In case you have more questions on setting up and using the Jira MCP with Codex, we've addressed several more commonly-asked questions below.

What can you do once the Jira MCP is connected to Codex?

With Jira connected, Codex can:

  • Read a ticket's acceptance criteria before writing the implementation: pull the full issue text at the start of a task so the generated code satisfies what the ticket actually specifies, not what the developer paraphrased in the task description
  • Pull an epic's requirements before scaffolding a module: retrieve the parent epic and its linked child issues to understand the full scope before generating the module structure, so the scaffold reflects the real feature boundaries
  • Read a bug report to generate a failing test that reproduces the issue: fetch the steps to reproduce, affected behavior, and expected outcome from the ticket, then write a test case targeting the specific condition described
  • Pull sprint backlog details to produce an accurate implementation plan: retrieve the full set of issues in the current sprint, including descriptions and linked tickets, before generating a sequenced plan that accounts for actual dependencies
  • Check linked issues before touching shared code: read the linked blockers or related tickets referenced in a story before making changes that could affect them, so the implementation respects existing constraints

Why use Merge Agent Handler vs. a self-hosted Jira MCP server?
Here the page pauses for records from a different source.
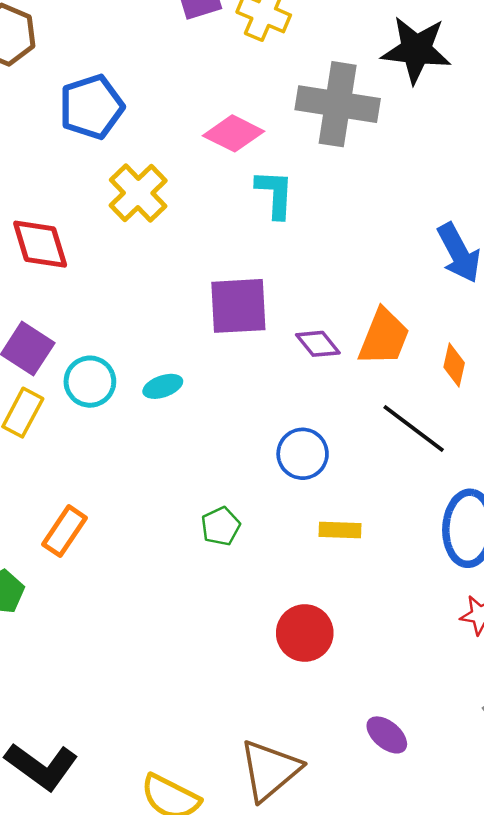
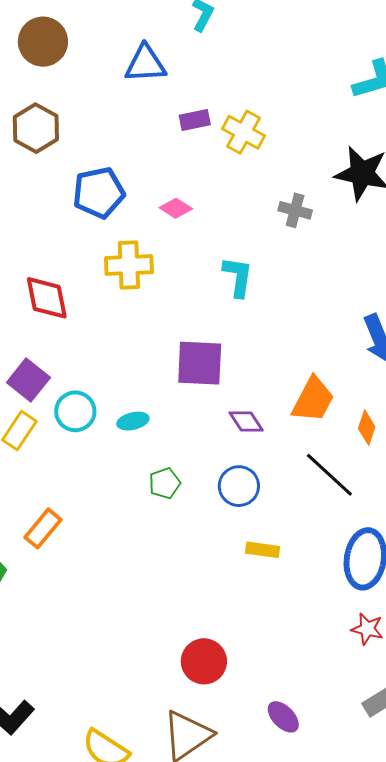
gray cross: (338, 104) -> (295, 210), size x0.5
pink diamond: (234, 133) -> (176, 208), moved, size x0.7
yellow cross: (138, 193) -> (129, 265), turned 36
purple diamond: (318, 344) -> (246, 422), moved
green pentagon: (221, 526) -> (165, 483), moved
red circle: (305, 633) -> (204, 661), moved

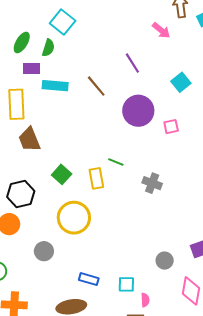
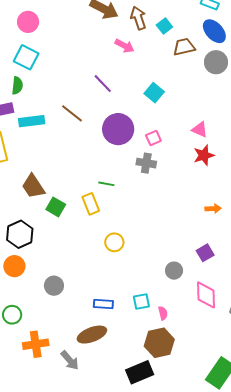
brown trapezoid: (29, 140) -> (33, 186), moved
gray cross: (152, 183) -> (146, 163), moved
yellow circle: (74, 218) -> (114, 242), moved, size x0.6

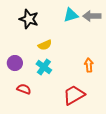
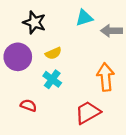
gray arrow: (92, 16) -> (111, 31), moved
purple circle: (15, 63) -> (18, 57), moved, size x1.5
orange arrow: (89, 65) -> (106, 77), size x1.6

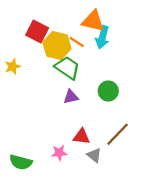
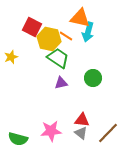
brown line: (118, 134) -> (108, 133), moved
red triangle: (81, 136) -> (82, 120), moved
pink star: (59, 153) -> (51, 131), size x1.5

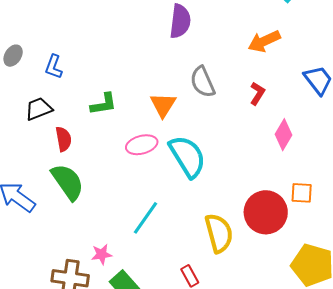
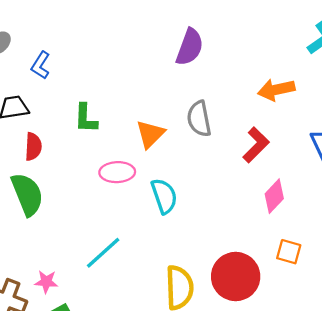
red L-shape: (257, 93) -> (256, 145), size x1.4
green L-shape: (104, 104) -> (86, 118), turned 88
cyan semicircle: (187, 156) -> (164, 196), size x0.7
orange square: (302, 193) -> (289, 252), moved

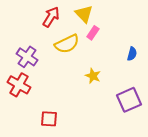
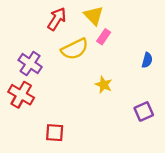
purple square: (129, 100) -> (144, 111), size x0.7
You can stand up a self-hosted Jira MCP server and configure Codex to use it. That means generating an Atlassian API token, defining the tool schemas you need, and running a local or hosted MCP process. For a single developer on a personal project, that works.

It stops working cleanly when more than one developer is running Codex tasks against shared Jira projects.
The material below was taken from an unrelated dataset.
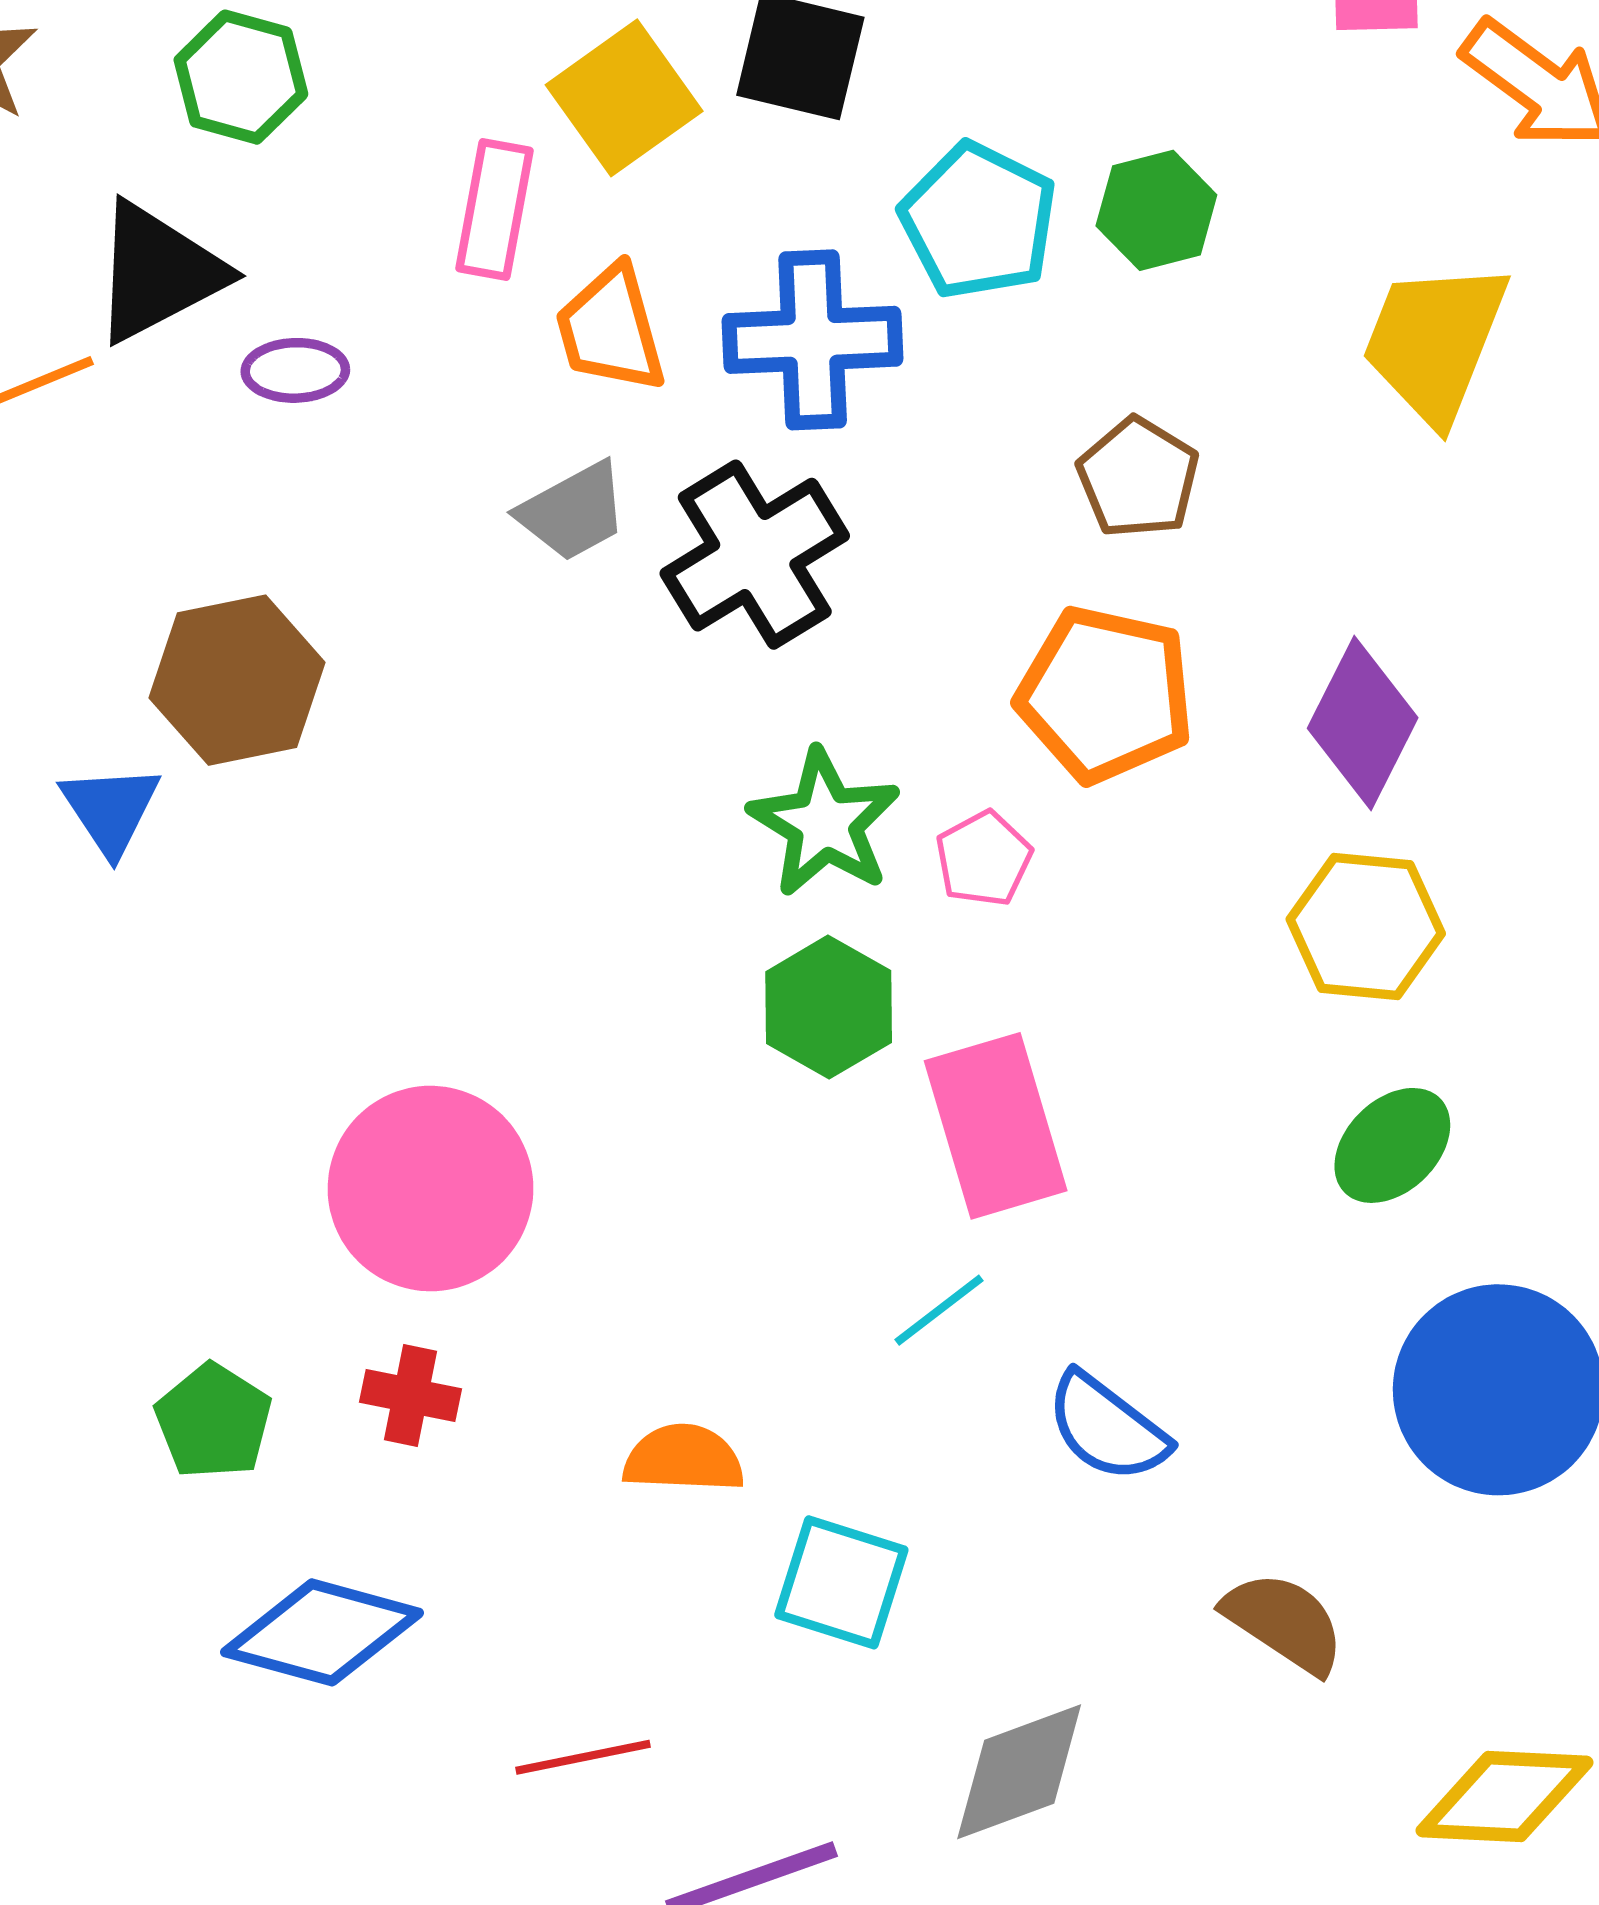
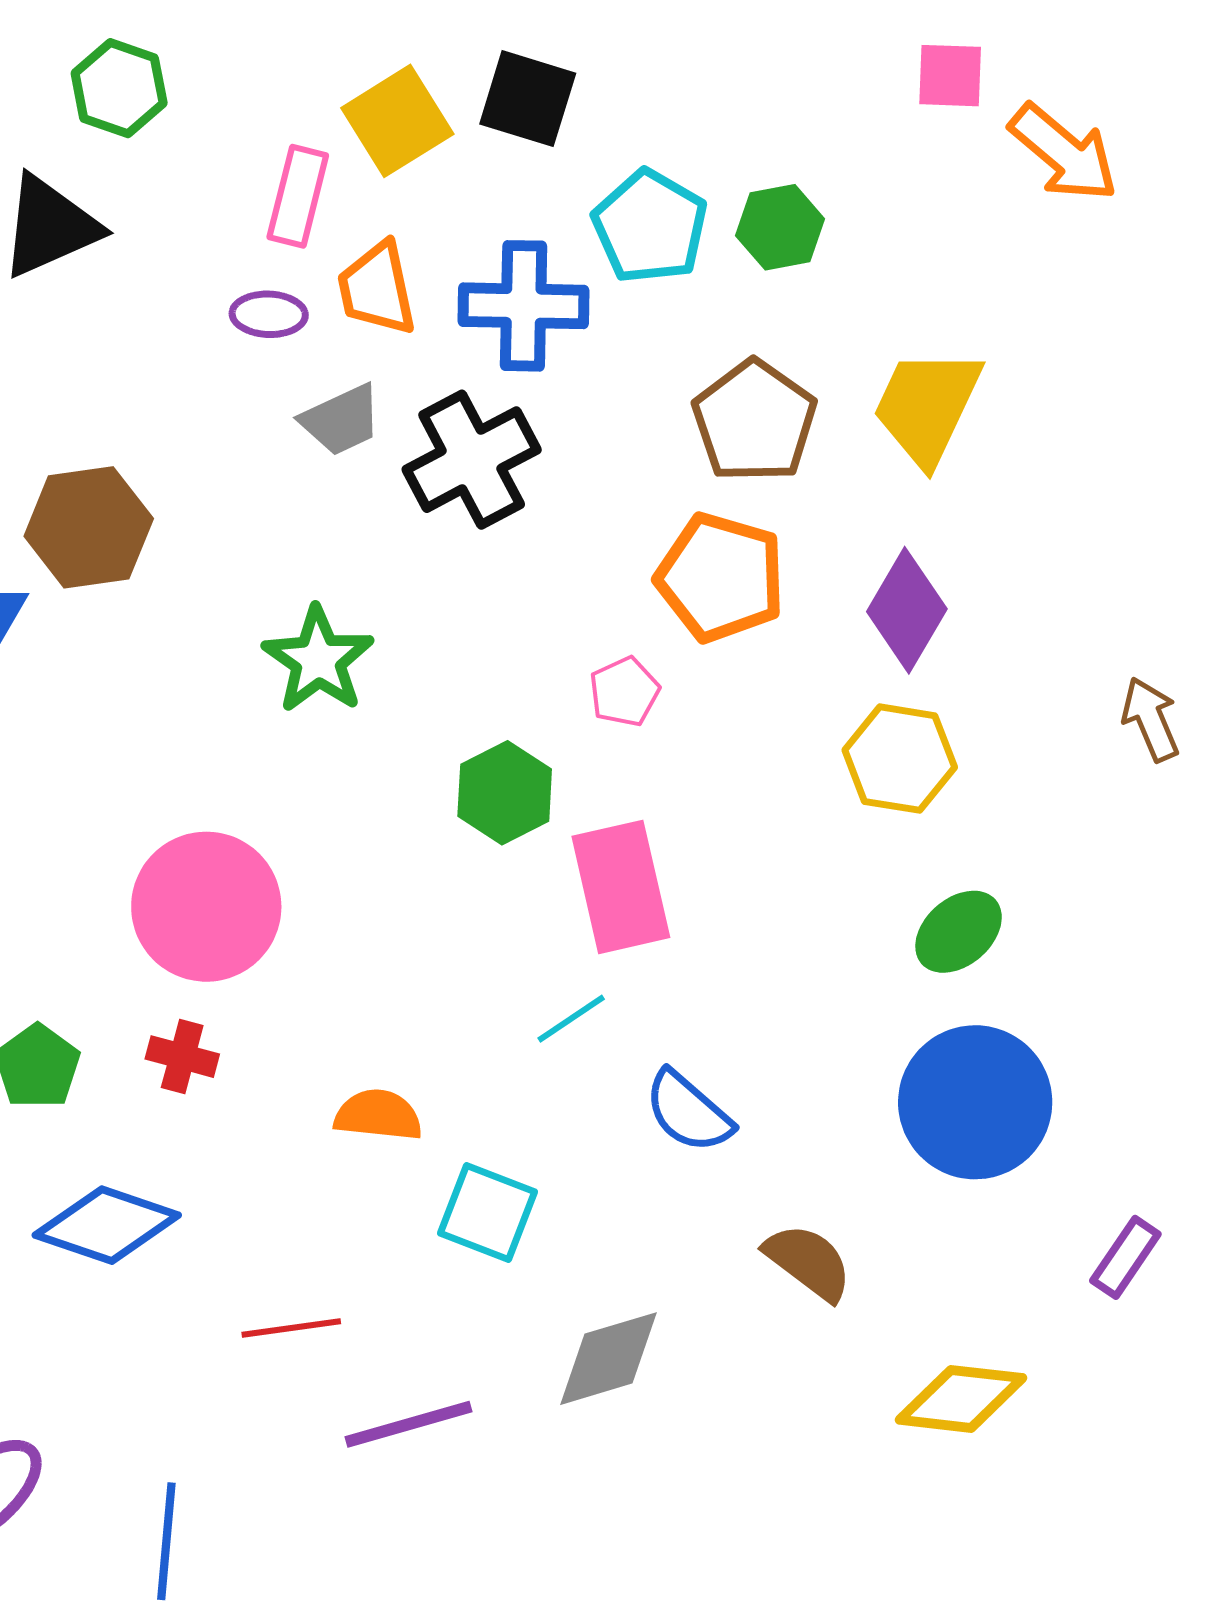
yellow trapezoid: (1435, 342) -> (927, 406), moved
purple ellipse: (295, 370) -> (269, 314), moved
brown pentagon: (1138, 478) -> (754, 421), size x1.4
green star: (825, 823) -> (318, 660), moved
green ellipse: (1392, 1145) -> (959, 932), moved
Each developer needs their own API token, and there's no central place to define which projects or issue types a Codex task is permitted to read. When someone's token gets revoked or expires, the integration breaks for them and them alone, with no visibility into why.

Merge Agent Handler adds a managed layer on top: credential storage and token refresh handled by Merge, per-user authentication so each developer authenticates with their own Atlassian identity, and full audit logging on every tool call.
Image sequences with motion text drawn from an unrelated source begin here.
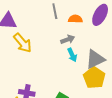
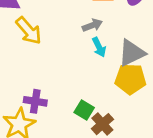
yellow pentagon: (94, 78) -> (130, 79), turned -30

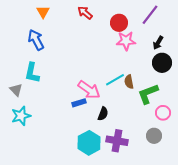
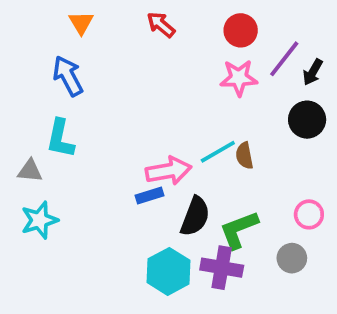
purple line: (150, 15) -> (284, 59), moved
red circle: (119, 23) -> (241, 30), moved
black arrow: (158, 43) -> (313, 72), moved
gray triangle: (16, 90) -> (30, 171), turned -40
pink arrow: (89, 90) -> (168, 171), turned -45
green L-shape: (148, 94) -> (239, 230), moved
black semicircle: (103, 114) -> (195, 216), size x1.5

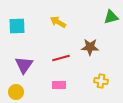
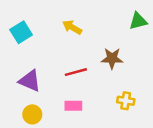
cyan square: (17, 26) -> (21, 32), turned -30
purple triangle: (24, 65) -> (30, 81), turned -42
yellow circle: (16, 92) -> (32, 114), moved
For engineering teams running Codex tasks against production Jira boards, that combination of scoped access and observability matters.

Why connect Jira to Codex?

Jira is where requirements live. Acceptance criteria, edge cases, linked issues, sprint priorities, etc. is in the ticket. When developers create a Codex task to implement a feature, they translate that ticket into a task description. That translation always leaves things out.

Codex has no way to recover what was dropped. It generates code against the task it received, not the ticket that defined the work. The output is directionally correct but wrong on specifics: field names that don't match the spec, edge cases that aren't handled, acceptance criteria that are partially satisfied at best.

Connecting Jira gives Codex direct access to the source of truth.

Instead of relying on the developer's summary, Codex reads the actual ticket: the full description, acceptance criteria, attachments, and linked issues. The implementation reflects what was actually specified.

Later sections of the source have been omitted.